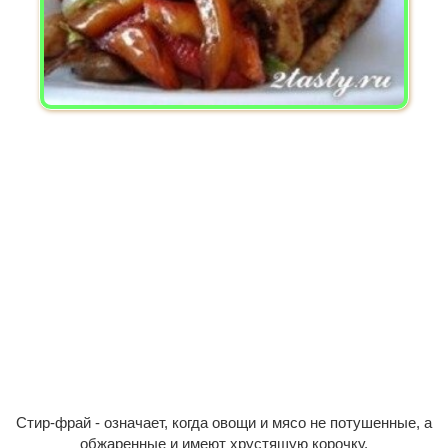
Стир-фрай - означает, когда овощи и мясо не потушенные, а
обжаренные и имеют хрустящую корочку.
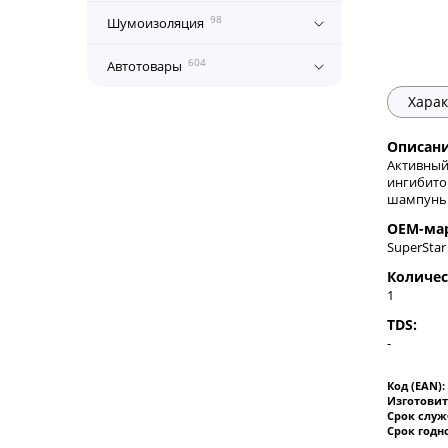
98
Шумоизоляция
604
Автотовары
Харак
Описани
Активный
ингибито
шампунь 
OEM-ма
SuperStar
Количес
1
TDS:
-
Код (EAN):
Изготовит
Срок слу
Срок годн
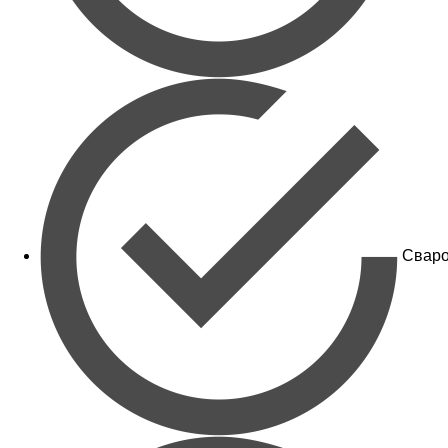
Сваро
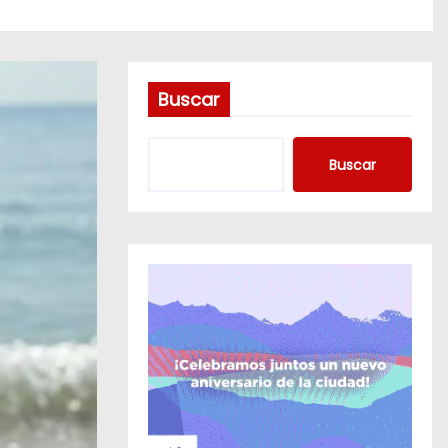
Buscar
Buscar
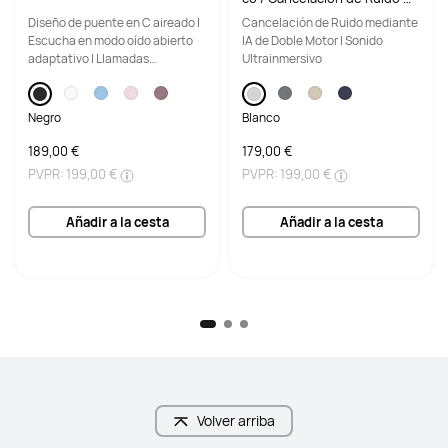
ediante IA de Doble Motor / S
Diseño de puente en C aireado |
Cancelación de Ruido mediante
onido Ultrainmersivo
Escucha en modo oído abierto
IA de Doble Motor | Sonido
adaptativo | Llamadas
Ultrainmersivo
totalmente nítidas
Negro
Blanco
189,00 €
179,00 €
PVPR:
199,00 €
PVPR:
199,00 €
Añadir a la cesta
Añadir a la cesta
Volver arriba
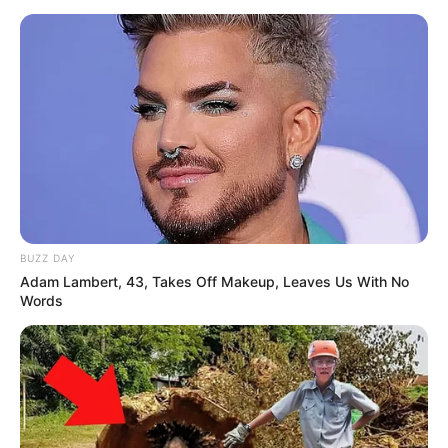
BUZZ DAY
Adam Lambert, 43, Takes Off Makeup, Leaves Us With No
Words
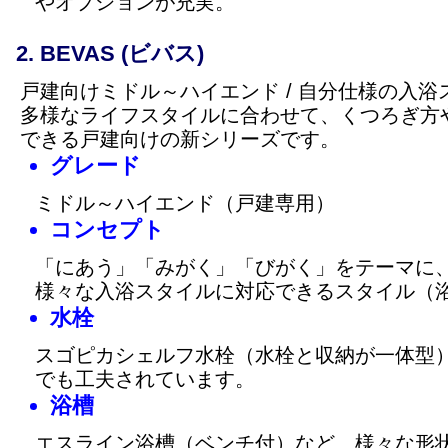
やオプションが充実。
BEVAS (ビバス)
戸建向けミドル～ハイエンド / 自分仕様の入浴
多様なライフスタイルに合わせて、くつろぎ方
できる戸建向けの新シリーズです。
グレード
ミドル～ハイエンド（戸建専用）
コンセプト
「にあう」「みがく」「びがく」をテーマに
様々な入浴スタイルに対応できるスタイル（
水栓
スゴピカシェルフ水栓（水栓と収納が一体型
でも工夫されています。
浴槽
エスライン浴槽（ベンチ付）など、様々な形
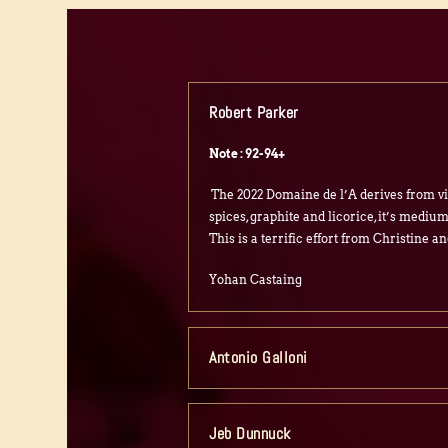
Robert Parker
Note : 92-94+
The 2022 Domaine de l’A derives from vi
spices, graphite and licorice, it’s medium
This is a terrific effort from Christine
Yohan Castaing
Antonio Galloni
Jeb Dunnuck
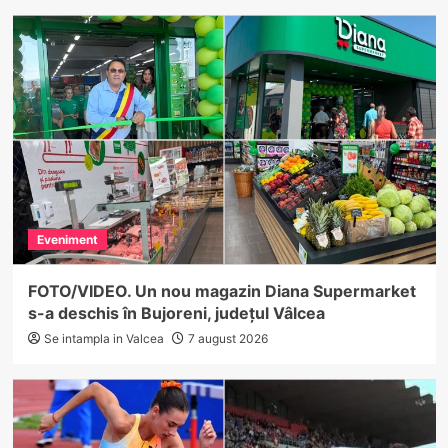
Eveniment
FOTO/VIDEO. Un nou magazin Diana Supermarket
s-a deschis în Bujoreni, județul Vâlcea
Se intampla in Valcea
7 august 2026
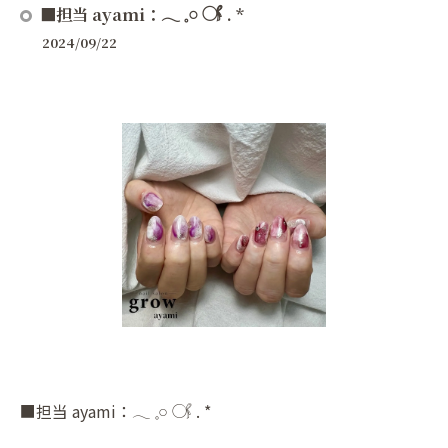
■担当 ayami：‪𓂃 𓈒𓏸 𓋜 . *
2024/09/22
■担当 ayami：‪𓂃 𓈒𓏸 𓋜 . *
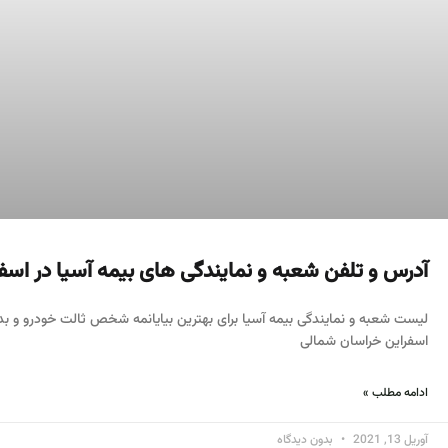
آدرس و تلفن شعبه و نمایندگی های بیمه آسیا در اسف
لیست شعبه و نمایندگی بیمه آسیا برای بهترین بیایانمه شخص ثالت خودرو و بدن
اسفراین خراسان شمالی
ادامه مطلب »
آوریل 13, 2021
بدون دیدگاه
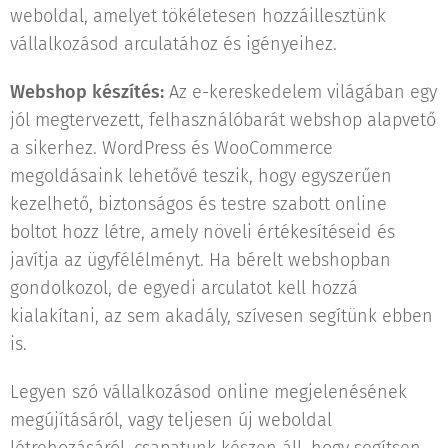
weboldal, amelyet tökéletesen hozzáillesztünk
vállalkozásod arculatához és igényeihez.
Webshop készítés:
Az e-kereskedelem világában egy
jól megtervezett, felhasználóbarát webshop alapvető
a sikerhez. WordPress és WooCommerce
megoldásaink lehetővé teszik, hogy egyszerűen
kezelhető, biztonságos és testre szabott online
boltot hozz létre, amely növeli értékesítéseid és
javítja az ügyfélélményt. Ha bérelt webshopban
gondolkozol, de egyedi arculatot kell hozzá
kialakítani, az sem akadály, szívesen segítünk ebben
is.
Legyen szó vállalkozásod online megjelenésének
megújításáról, vagy teljesen új weboldal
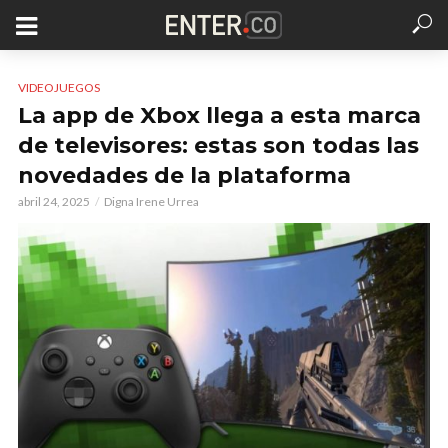
VIDEOJUEGOS
La app de Xbox llega a esta marca
de televisores: estas son todas las
novedades de la plataforma
abril 24, 2025
Digna Irene Urrea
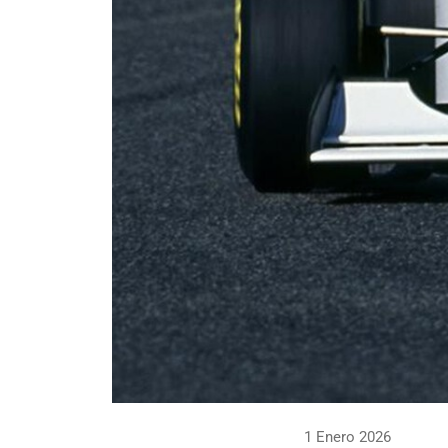
1 Enero 2026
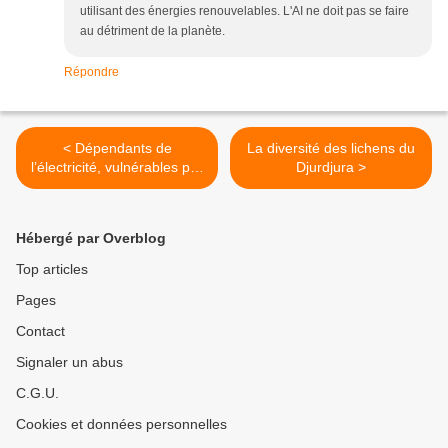
utilisant des énergies renouvelables. L'AI ne doit pas se faire
au détriment de la planète.
Répondre
< Dépendants de
La diversité des lichens du
l’électricité, vulnérables par
Djurdjura >
nature ?
Hébergé par Overblog
Top articles
Pages
Contact
Signaler un abus
C.G.U.
Cookies et données personnelles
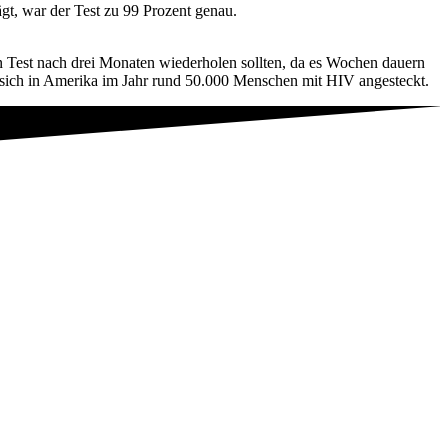
ägt, war der Test zu 99 Prozent genau.
n Test nach drei Monaten wiederholen sollten, da es Wochen dauern
n sich in Amerika im Jahr rund 50.000 Menschen mit HIV angesteckt.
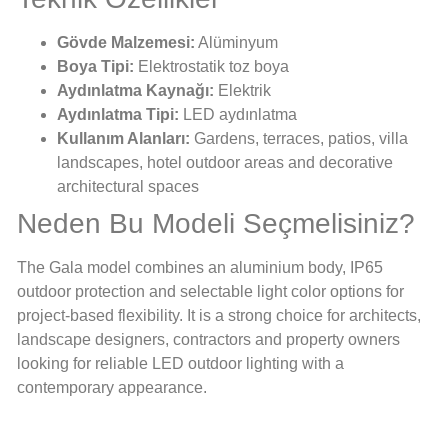
Gövde Malzemesi:
Alüminyum
Boya Tipi:
Elektrostatik toz boya
Aydınlatma Kaynağı:
Elektrik
Aydınlatma Tipi:
LED aydınlatma
Kullanım Alanları:
Gardens, terraces, patios, villa
landscapes, hotel outdoor areas and decorative
architectural spaces
Neden Bu Modeli Seçmelisiniz?
The Gala model combines an aluminium body, IP65
outdoor protection and selectable light color options for
project-based flexibility. It is a strong choice for architects,
landscape designers, contractors and property owners
looking for reliable LED outdoor lighting with a
contemporary appearance.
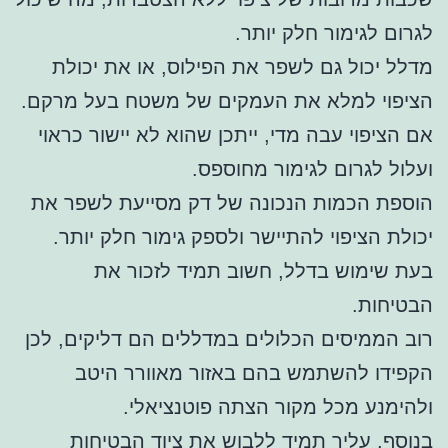
לגרום לגימור חלק יותר.
מדלל יכול גם לשפר את הפילוס, או את יכולת
הציפוי למלא את העמקים של משטח בעל מרקם.
אם הציפוי עבה מדי, ייתכן שהוא לא יישור כראוי
ועלול לגרום לגימור מחוספס.
הוספת הכמות הנכונה של דק מסייעת לשפר את
יכולת הציפוי להתיישר ולספק גימור חלק יותר.
בעת שימוש בדלל, חשוב תמיד לזכור את
הבטיחות.
רוב הממיסים הכלולים במדללים הם דליקים, לכן
הקפידו להשתמש בהם באזור מאוורר היטב
ולהימנע מכל מקור הצתה פוטנציאלי.
בנוסף, עליך תמיד ללבוש את ציוד הבטיחות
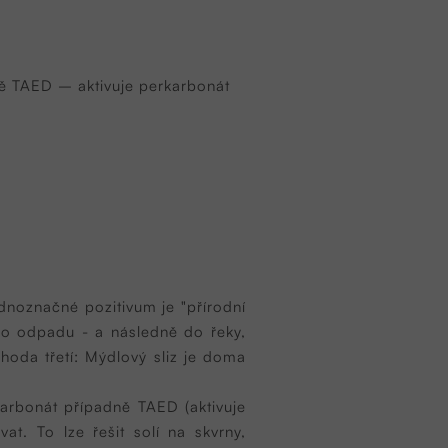
tě TAED – aktivuje perkarbonát
ednoznačné pozitivum je "přírodní
 do odpadu - a následně do řeky,
ýhoda třetí: Mýdlový sliz je doma
karbonát případně TAED (aktivuje
t. To lze řešit solí na skvrny,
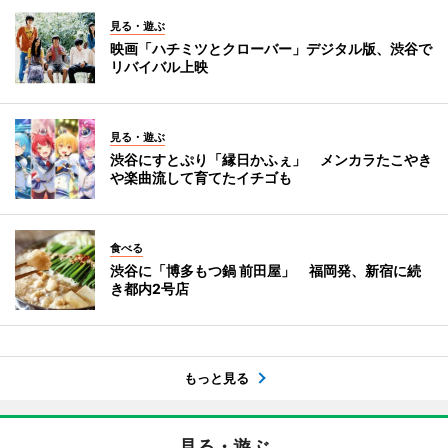
見る・遊ぶ
映画「ハチミツとクローバー」デジタル版、渋谷で
リバイバル上映
見る・遊ぶ
渋谷にすとぷり「縁日かふぇ」 メンカラたこやき
や楽曲流して育てたイチゴも
食べる
渋谷に「博多もつ鍋 前田屋」 福岡発、新宿に続
き都内2号店
もっと見る
見る・遊ぶ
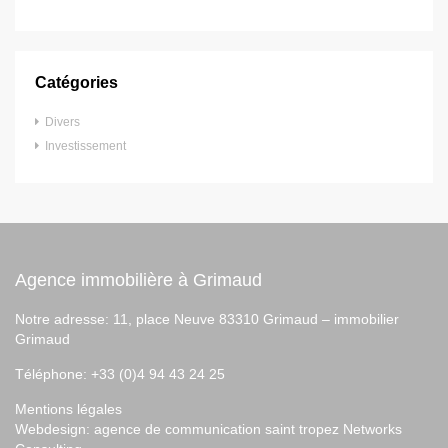
Catégories
Divers
Investissement
Agence immobilière à Grimaud
Notre adresse: 11, place Neuve 83310 Grimaud –
immobilier
Grimaud
Téléphone: +33 (0)4 94 43 24 25
Mentions légales
Webdesign:
agence de communication saint tropez
Networks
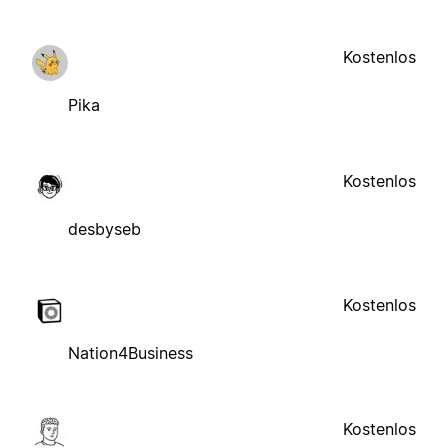
Kostenlos
Pika
Kostenlos
desbyseb
Kostenlos
Nation4Business
Kostenlos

.....

How to complete this task:
Wherever the string "לגימור" appears in a line of the records, copy that line.

Result of this exercise:
לגרום לגימור חלק יותר.
ועלול לגרום לגימור מחוספס.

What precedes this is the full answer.